On Becoming a “No” Man

May 21, 2007 – 6:48 am |

In my work life I have always been easily describable as a “yes man.”  From what I have read in my glossy-covered magazines, women on the whole suffer in great number from this syndrome.  It seems we have a desire to answer all requests positively, to meet everyone’s demands, and to be all things to all people.  I suppose I’m no exception.

As a young associate I’d rarely turn down a request for my time or work.  Should a partner wander into my office, all matters were moved to the side, the legal pad was out, and I was tuned in.  It was a rare a request for immediate work or emergency assistance would be met with anything other than “Absolutely.  No Problem. I am happy to help.”  

It went without saying … Of course I can cancel all my personal plans - my plans to shop, date, bake, sleep, read, bathe and paint my toes.  Back then, usually flipping through those magazines, I would think I really need to learn to set boundaries.  I really need to learn to say “no.”    I just wasn’t sure how.

Turned out the answer was simple:  Have children.  

Fast forward three children later …and if I had a nickel for every “NO” or incarnation of “NO” I say during a day  … well needless to say I wouldn’t need to contemplate whether to stick some Google Advertising on this blog for extra cash.

“No you may not have [insert totally inappropriate sugar coated or filled item] before breakfast.”

“No, NO, NOO, [Kong], you may not [insert random, dangerous, life-threatening activity here].”

Of course, some “nos” are unavoidable and necessary in the job of protecting my children.  Certain requests (e.g. jawbreakers at 6 am or games that include sticking silverware in electrical outlets), simply cannot be accommodated.  But lately I’ve realized that my chorus of ‘nos’ seems to have grown to full harmonic proportions.  A woman who’s had past trouble drawing the line, I have now apparently grown more comfortable with setting the boundaries, and I wonder – at what cost?  
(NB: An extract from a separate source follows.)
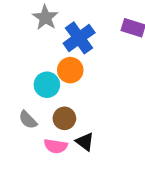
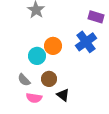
blue cross: (79, 38) -> (86, 42), moved
pink semicircle: (56, 146) -> (34, 98), moved

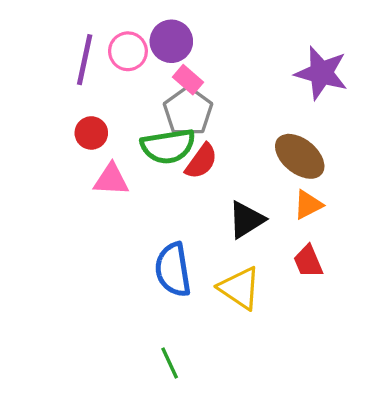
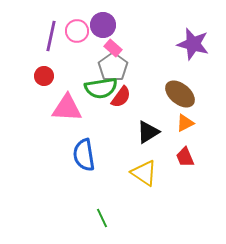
red circle: (91, 133) -> (44, 76), moved
pink triangle: (111, 180) -> (67, 108), size x1.4
blue semicircle: (173, 270) -> (84, 155), moved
“Mom, can we get out the paint stuff?”
“Oooh, Maybe tomorrow… that’s so messy.”  

“Mom, You want to play Barbies?” 
“Sure, guys, but can you wait just ten minutes until I finish this [insert any task on the Google Lists.]

Or consider my reaction to my children entering the room while I’m chatting on an important personal call. Imagine if a partner had come into my office and I had said “Oh, Hold on one sec, sis,” and then moved the phone away while snapping something like … “You can see I am on the phone right now, what do you need?” 

There’s no doubt my obligations have grown and the time for myself for the shopping, dating, baking, sleeping, reading, bathing and painting my toes seems to continually shrink.  But, still, I can’t help but wonder why it’s sometimes much easier to draw the boundaries at home than at work.   I never would have guessed I’d someday aspire to be more of a “Yes Man.”